To the contrary, after Trump nixed the second debate, Dr. Tom Frieden, who measures his words, said that the source of the current surge in the White House is not “unknowable,” as the White House insists. It’s only a mystery, Frieden said, “if you don’t want to find out.” Trump’s already turned down an offer from the CDC to get to the bottom of the spike that ’s no harder than tracing the outbreak after the choir practice in Washington state, or the gender reveal party, or the wedding in Maine. And it’s urgent since the top of the Washington establishment, including the Joint Chiefs of Staff, is living in quarantine and fear.
The fact is Trump can’t turn over his tests, negative or otherwise, for it would reveal he isn’t “the most tested person in the world” as his aides kept claiming to explain why he could hold rallies around the country, events at the White House, outdoors and inside, and otherwise act as if the virus was no big problem.
We’ve entered a new, and maybe final, stage in the Trump Show, after the “blessing from God” episode, in which our hero is cured.

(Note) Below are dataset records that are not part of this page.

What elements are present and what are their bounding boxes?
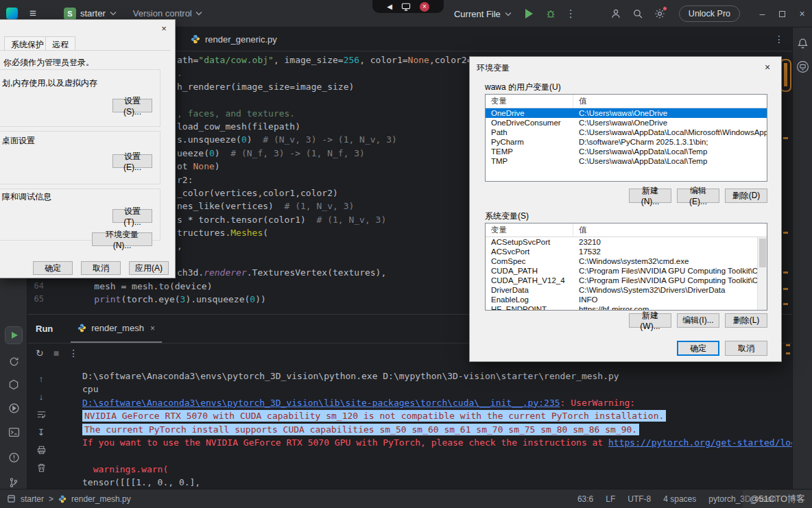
column-value[interactable]: 值 — [573, 95, 767, 108]
scroll-to-end-icon[interactable]: ↧ — [33, 423, 49, 441]
scrollbar-warning-mark[interactable] — [786, 344, 790, 346]
rerun-button[interactable]: ↻ — [36, 348, 44, 358]
system-variables-table[interactable]: 变量 值 ACSetupSvcPort23210ACSvcPort17532Co… — [485, 223, 767, 311]
console-line: NVIDIA GeForce RTX 5070 with CUDA capabi… — [82, 409, 792, 422]
column-variable[interactable]: 变量 — [486, 95, 573, 108]
down-stack-trace-icon[interactable]: ↓ — [33, 387, 49, 405]
minimize-button[interactable]: – — [752, 0, 772, 27]
ok-button[interactable]: 确定 — [677, 341, 719, 356]
debug-button[interactable] — [544, 7, 558, 21]
performance-settings-button[interactable]: 设置(S)... — [112, 99, 152, 112]
scrollbar-warning-mark[interactable] — [784, 63, 787, 86]
main-menu-icon[interactable]: ≡ — [29, 7, 36, 21]
scrollbar-warning-mark[interactable] — [783, 271, 788, 274]
clear-console-icon[interactable] — [33, 459, 49, 476]
env-var-row[interactable]: ComSpecC:\Windows\system32\cmd.exe — [486, 256, 767, 266]
stop-button[interactable]: ■ — [53, 348, 59, 358]
scrollbar-warning-mark[interactable] — [786, 352, 790, 354]
column-value[interactable]: 值 — [573, 223, 767, 237]
user-profiles-settings-button[interactable]: 设置(E)... — [112, 154, 152, 168]
scrollbar-thumb[interactable] — [759, 239, 766, 267]
user-new-button[interactable]: 新建(N)... — [629, 189, 671, 203]
close-button[interactable]: × — [792, 0, 812, 27]
env-var-row[interactable]: PyCharmD:\software\PyCharm 2025.1.3.1\bi… — [486, 137, 767, 147]
user-delete-button[interactable]: 删除(D) — [725, 189, 767, 203]
user-edit-button[interactable]: 编辑(E)... — [677, 189, 719, 203]
console-output[interactable]: D:\software\Anaconda3\envs\pytorch_3D_vi… — [82, 370, 792, 489]
column-variable[interactable]: 变量 — [486, 223, 573, 237]
terminal-button[interactable] — [7, 425, 21, 439]
line-separator-widget[interactable]: LF — [606, 494, 615, 504]
cancel-button[interactable]: 取消 — [725, 341, 767, 356]
breadcrumb-file[interactable]: render_mesh.py — [71, 494, 131, 504]
project-selector[interactable]: S starter — [64, 8, 117, 20]
system-edit-button[interactable]: 编辑(I)... — [677, 313, 719, 328]
print-icon[interactable] — [33, 441, 49, 459]
env-var-row[interactable]: OneDriveConsumerC:\Users\wawa\OneDrive — [486, 118, 767, 128]
dialog-close-icon[interactable]: × — [158, 23, 170, 34]
tab-system-protection[interactable]: 系统保护 — [4, 36, 51, 50]
problems-button[interactable] — [7, 450, 21, 464]
apply-button[interactable]: 应用(A) — [129, 261, 169, 275]
close-tab-icon[interactable]: × — [150, 324, 155, 333]
services-button[interactable] — [7, 378, 21, 391]
soft-wrap-icon[interactable] — [33, 405, 49, 423]
indent-widget[interactable]: 4 spaces — [663, 494, 696, 504]
system-delete-button[interactable]: 删除(L) — [725, 313, 767, 328]
search-icon — [632, 8, 643, 19]
recorder-monitor-icon[interactable] — [401, 3, 411, 11]
settings-button[interactable] — [653, 7, 667, 21]
env-var-row[interactable]: OneDriveC:\Users\wawa\OneDrive — [486, 108, 767, 118]
version-control-toolwindow-button[interactable] — [7, 476, 21, 489]
tab-remote[interactable]: 远程 — [45, 36, 75, 50]
env-var-row[interactable]: PathC:\Users\wawa\AppData\Local\Microsof… — [486, 128, 767, 137]
env-var-row[interactable]: ACSetupSvcPort23210 — [486, 237, 767, 247]
recorder-close-icon[interactable]: × — [420, 2, 429, 12]
env-var-row[interactable]: CUDA_PATH_V12_4C:\Program Files\NVIDIA G… — [486, 276, 767, 285]
encoding-widget[interactable]: UTF-8 — [628, 494, 651, 504]
version-control-menu[interactable]: Version control — [133, 8, 202, 19]
scrollbar-warning-mark[interactable] — [783, 288, 788, 290]
editor-tab-render-generic[interactable]: render_generic.py — [184, 27, 284, 51]
run-config-selector[interactable]: Current File — [454, 9, 512, 19]
env-var-row[interactable]: DriverDataC:\Windows\System32\Drivers\Dr… — [486, 285, 767, 295]
recorder-back-icon[interactable]: ◀ — [387, 3, 392, 10]
ok-button[interactable]: 确定 — [33, 261, 73, 275]
user-variables-table[interactable]: 变量 值 OneDriveC:\Users\wawa\OneDriveOneDr… — [485, 94, 767, 182]
dialog-close-icon[interactable]: × — [761, 61, 774, 73]
run-button[interactable] — [525, 9, 533, 19]
breadcrumb-project[interactable]: starter — [21, 494, 44, 504]
environment-variables-button[interactable]: 环境变量(N)... — [92, 232, 152, 246]
unlock-pro-button[interactable]: Unlock Pro — [679, 5, 740, 22]
scrollbar-warning-mark[interactable] — [783, 303, 788, 305]
console-more-icon[interactable]: ⋮ — [69, 348, 78, 358]
env-var-row[interactable]: TEMPC:\Users\wawa\AppData\Local\Temp — [486, 147, 767, 156]
env-var-value: C:\Windows\System32\Drivers\DriverData — [573, 286, 767, 294]
cancel-button[interactable]: 取消 — [81, 261, 121, 275]
maximize-button[interactable] — [772, 0, 792, 27]
system-new-button[interactable]: 新建(W)... — [629, 313, 671, 328]
console-link[interactable]: https://pytorch.org/get-started/locally/ — [608, 437, 792, 448]
env-var-row[interactable]: EnableLogINFO — [486, 295, 767, 304]
caret-position-widget[interactable]: 63:6 — [577, 494, 593, 504]
scrollbar-warning-mark[interactable] — [783, 137, 788, 139]
env-var-row[interactable]: ACSvcPort17532 — [486, 247, 767, 256]
more-run-actions-icon[interactable]: ⋮ — [566, 8, 576, 20]
console-link[interactable]: D:\software\Anaconda3\envs\pytorch_3D_vi… — [82, 398, 560, 408]
screen-share-indicator[interactable] — [796, 60, 809, 73]
run-toolwindow-button[interactable] — [5, 326, 23, 344]
search-everywhere-button[interactable] — [631, 7, 645, 21]
scrollbar-warning-mark[interactable] — [783, 232, 788, 234]
notifications-button[interactable] — [796, 37, 809, 50]
python-packages-button[interactable] — [7, 401, 21, 415]
code-with-me-button[interactable] — [609, 7, 623, 21]
run-tab-render-mesh[interactable]: render_mesh × — [71, 315, 162, 343]
startup-settings-button[interactable]: 设置(T)... — [112, 209, 152, 223]
editor-options-icon[interactable]: ⋮ — [774, 34, 784, 45]
python-console-button[interactable] — [7, 354, 21, 368]
env-var-row[interactable]: HF_ENDPOINThttps://hf-mirror.com — [486, 304, 767, 311]
table-scrollbar[interactable] — [757, 237, 767, 310]
env-var-row[interactable]: TMPC:\Users\wawa\AppData\Local\Temp — [486, 156, 767, 166]
env-var-row[interactable]: CUDA_PATHC:\Program Files\NVIDIA GPU Com… — [486, 266, 767, 276]
up-stack-trace-icon[interactable]: ↑ — [33, 370, 49, 387]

It’s not only because he got the best care the presidency can buy after being flown door-to-door into the arms of a dozen specialists, or that he wasn’t left to treat himself with hydroxychloroquine, bleach, or an unproved, rushed vaccine. No, it was due to “cures not therapeutics,” not mentioning that these experimental drugs are unavailable to you and me. You see, after all, it’s not much more than the flu. He’s been right all along.

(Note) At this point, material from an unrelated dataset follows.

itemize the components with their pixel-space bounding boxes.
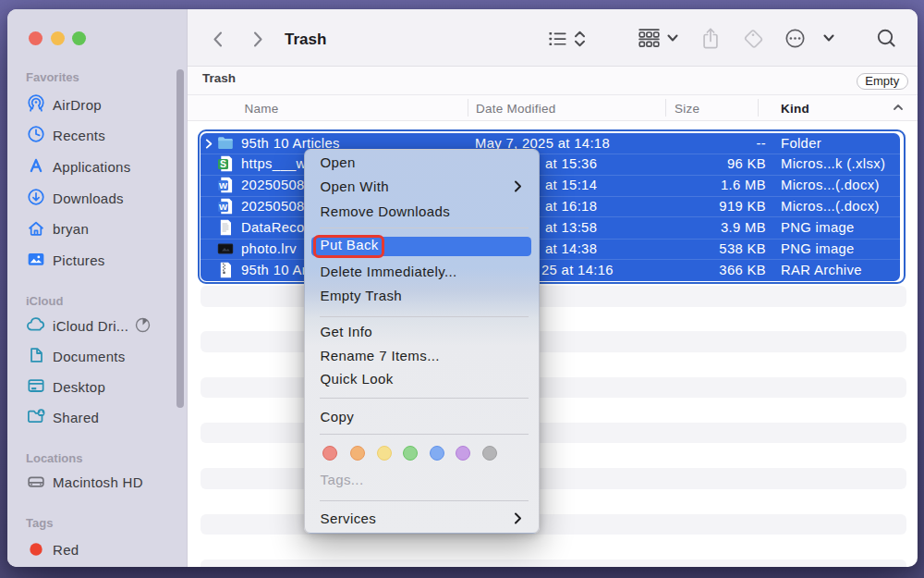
svg-text:W: W bbox=[218, 202, 227, 212]
svg-text:S: S bbox=[219, 159, 225, 170]
svg-text:W: W bbox=[218, 180, 227, 191]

The season is ending with a president not just homicidally reckless with 210,000 lives lost but suicidally with his own. With our own ears, we heard him admit how lethal the virus is, now we see, he bought his own con. The downplaying worked on him to the point where he’s not just jeopardizing those in the West Wing and willing to do the same to those in Miami, he’s entering the five-to-seven-day phase of the disease as if he’s immune, putting himself at risk. He’s not just dangerous to us. He’s a danger to himself. He wants us to trust him. That works for other presidents and maybe the next, but not for this one.